I'm not ready for Autumn yet. Not ready for Fall, either. I'm trying to buck up about it, but today I'm letting myself be a little blue about it. I was not done with Summer. Oftentimes I am, but I feel like my battery was about ... 1/3 full of sunshine and warmth ~ even after our August visit to hot hot Baja Sur, and then to the hot hot desert of Black Rock City. Just gettin' started here, folks. Still fillin' up ye olde Sunshine Batterie after what feels like several years' lack. I've read my blogger friends bucking up and being cheerful about all the coziness of Autumn and then Winter. I'll do that. But not today. Today I'm dragging my feet as Mommy Autumn insists it's time to sleep.

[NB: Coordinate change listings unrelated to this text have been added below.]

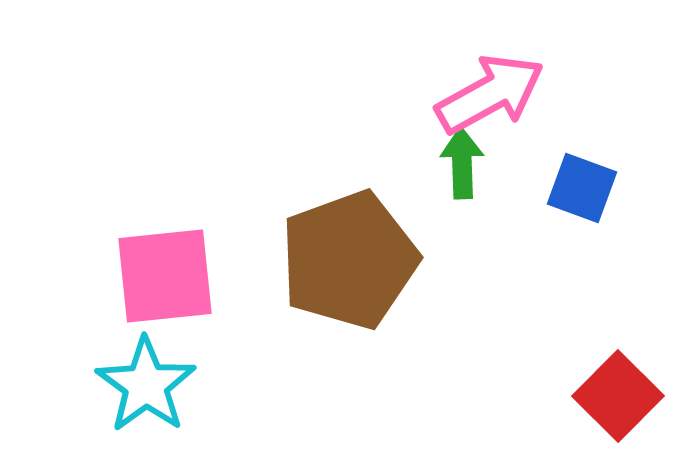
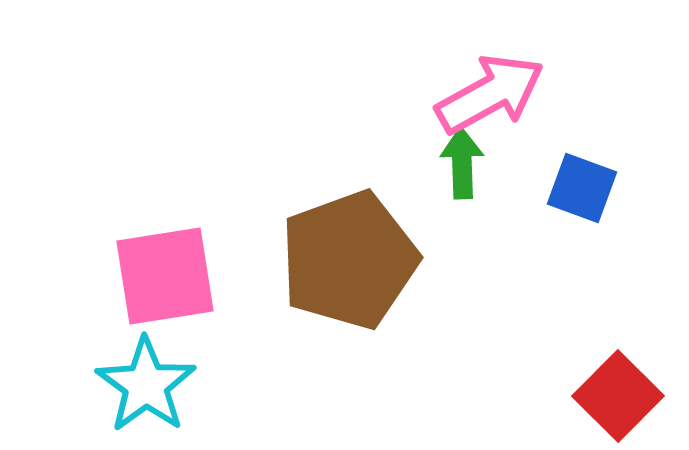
pink square: rotated 3 degrees counterclockwise
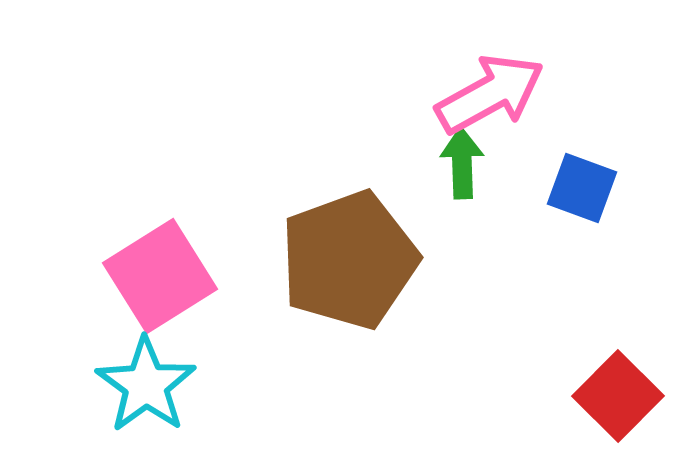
pink square: moved 5 px left; rotated 23 degrees counterclockwise
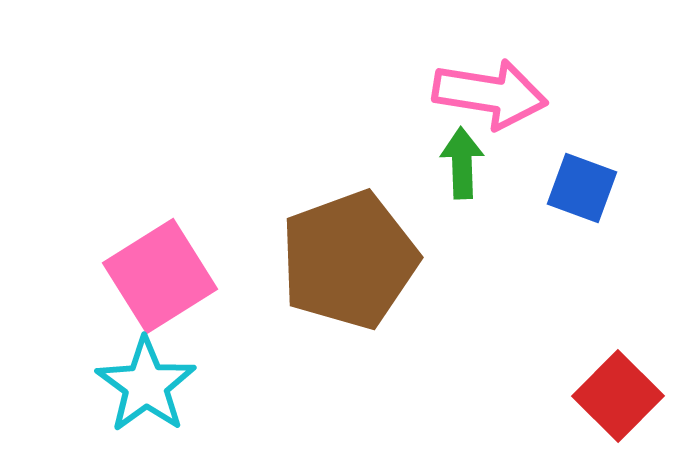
pink arrow: rotated 38 degrees clockwise
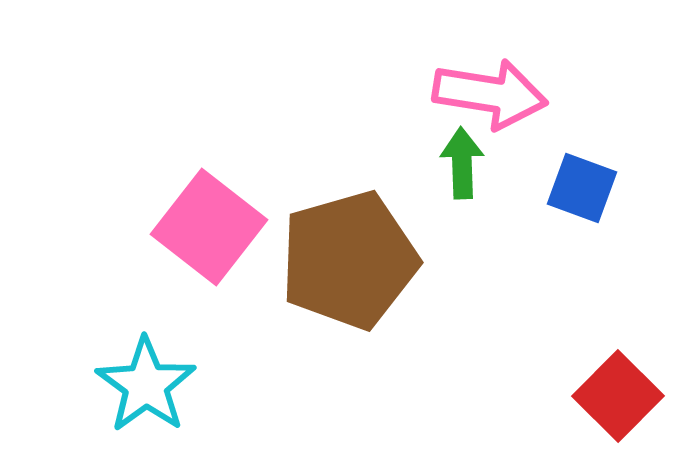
brown pentagon: rotated 4 degrees clockwise
pink square: moved 49 px right, 49 px up; rotated 20 degrees counterclockwise
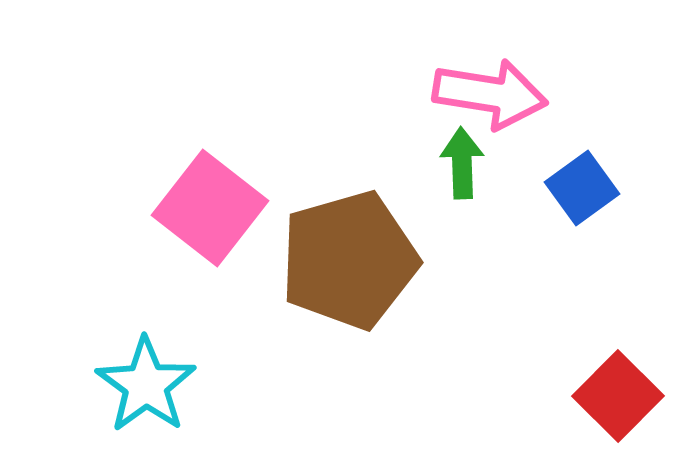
blue square: rotated 34 degrees clockwise
pink square: moved 1 px right, 19 px up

And Oregon is serious about this tucking-in-weather. I hear it starts and then doesn't let up till ... July or so. And it has started. I asked my Oregonian friend how to cope with the onslaught of Autumn. He replied, "This place is famous for espresso, strong beer, and weed. Coincidence?" I don't drink much beer (I think my body is better off without it. Red wine sits much better with me, but even then a half-a-glass'll do me). Smoking more than occasionally makes me feel hungover and foggy the next day. And my nerves can only stand so much espresso, love it even as much as I do (and may the goddesses bless my dear family when I've gone over that line..).

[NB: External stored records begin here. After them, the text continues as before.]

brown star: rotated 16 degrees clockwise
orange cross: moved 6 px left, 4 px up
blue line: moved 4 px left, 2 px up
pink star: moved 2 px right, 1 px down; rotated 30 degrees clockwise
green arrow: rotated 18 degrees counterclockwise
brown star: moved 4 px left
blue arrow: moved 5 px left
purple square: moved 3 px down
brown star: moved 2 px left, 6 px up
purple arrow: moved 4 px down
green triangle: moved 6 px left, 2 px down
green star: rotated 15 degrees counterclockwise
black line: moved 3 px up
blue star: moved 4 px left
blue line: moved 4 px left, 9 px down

I am making the effort to get out for a walk down our lovely country road every morning no matter the weather, to start the day by embracing the elements that be. I'm trying to remember to ramp up my Cod liver oil intake (for vitamin D, etc.). I'm also experimenting with a tincture of St. John's Wort (or, St. Joan's Wort, as my favorite wise woman herbalist Susun Weed calls it). (I can tell I'm doing well on the coffee and cocoa front, as evidenced by my abundant use of parentheses!) I also treated myself to a pair of luxurious sheepskin-lined shoes made right here in Corvallis (I said it: right here in Corvallis. Corvallis, Oregon) by a sweet little company of minimalist shoe makers ~ they call themselves elves :-) ~ named Soft Star Shoes, whom I am proud to promote.

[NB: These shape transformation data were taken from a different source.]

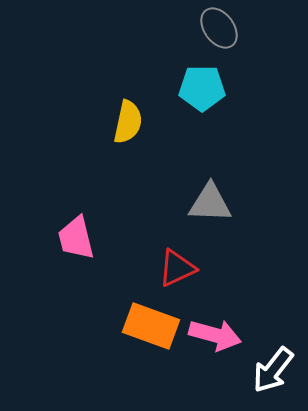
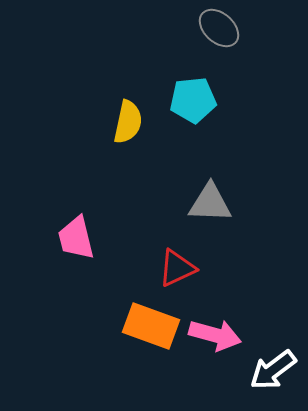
gray ellipse: rotated 12 degrees counterclockwise
cyan pentagon: moved 9 px left, 12 px down; rotated 6 degrees counterclockwise
white arrow: rotated 15 degrees clockwise
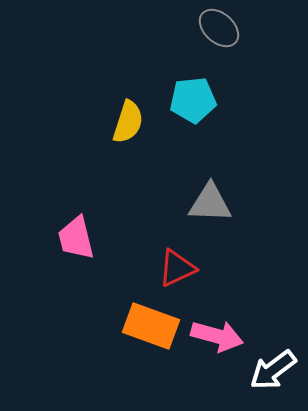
yellow semicircle: rotated 6 degrees clockwise
pink arrow: moved 2 px right, 1 px down
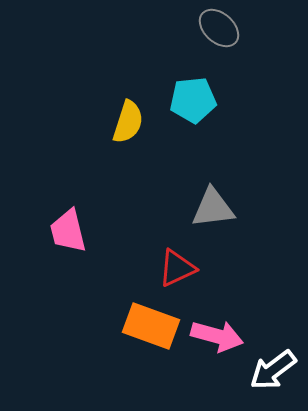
gray triangle: moved 3 px right, 5 px down; rotated 9 degrees counterclockwise
pink trapezoid: moved 8 px left, 7 px up
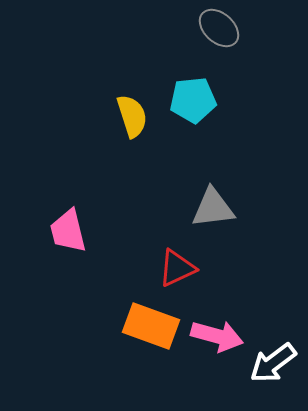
yellow semicircle: moved 4 px right, 6 px up; rotated 36 degrees counterclockwise
white arrow: moved 7 px up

Yes, we will be moving to Mexico in December (I'll try not to rub that in to Winter-dwellers too much..), but right now ~ today, as I look out the window at the thick soup of gray clouds and feel the chill nip at my toes as they curl urgently into the sheepskin, December feels a long way away.

Do you love the cool and gray, or merely tolerate it? How do you embrace it? What do you do to cope? And: What is the recipe for a "Hot Toddy?"





by the way, I realize it's time for me to change my little Intro Blurb over there to the right! Exciting!